In an SEO office hour video, Google’s John Mueller explains why the PageSpeed Insights score and the Search Console Core Web Vitals score differ consistently.

He explains why it makes sense that two measurements of page speed never agree. However, he said that it is consistent that they don’t match.

Even though both measure the same thing, they give different results. Mueller explained that the scores in the two methods are different sets of numbers.

In PageSpeed Insights, calculations assume that feature runtimes are different for different users. For example, in Search Console, the Core Web Vitals information is based on speed, responsiveness, and interactivity.

The methodologies to determine the two numbers are different. Search Console uses field data. It is what users actually see on the website. Hence Search console scores give a measure of what actual visitors experience. Field data comes from visitors who have allowed Chrome to measure anonymized core web vitals data.

PageSpeed Insights use lab data. Lab data gives a theoretical overview of the website. It basically estimates the behavior of the average user. The goal of PageSpeed Insights data is to provide an estimate of what’s going on. In addition, it gives diagnostic feedback on what may be causing poor webpage speed performance.

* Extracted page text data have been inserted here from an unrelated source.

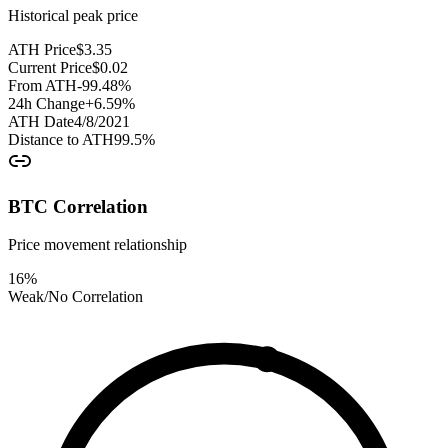
Historical peak price
ATH Price
$
3.35
Current Price
$
0.02
From ATH
-99.48
%
24h Change
+
6.59
%
ATH Date
4/8/2021
Distance to ATH
99.5
%
BTC Correlation
Price movement relationship
16
%
Weak/No Correlation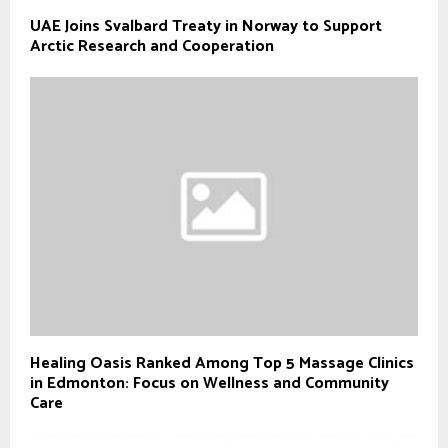
UAE Joins Svalbard Treaty in Norway to Support
Arctic Research and Cooperation
Healing Oasis Ranked Among Top 5 Massage Clinics
in Edmonton: Focus on Wellness and Community
Care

The two metrics are useful for two different purposes. First, search Console Core Web Vitals data comes from actual visitors. It provides a sample of what real-world site visitors experience. Real visitor data may reveal issues that go unnoticed with simulated sampling. The Search Console tool gives detailed insights into real-world site performance.

PageSpeed Insights scores help in analyzing and debugging page speed issues. First, this tool identifies issues that impede fast page downloads. Then, it provides solutions to resolve them. PageSpeed Insights scores are diagnostic; they help identify problems and their solutions.

Because the data sources are different, they will never exactly match. However, that is irrelevant since each tool serves a distinct purpose.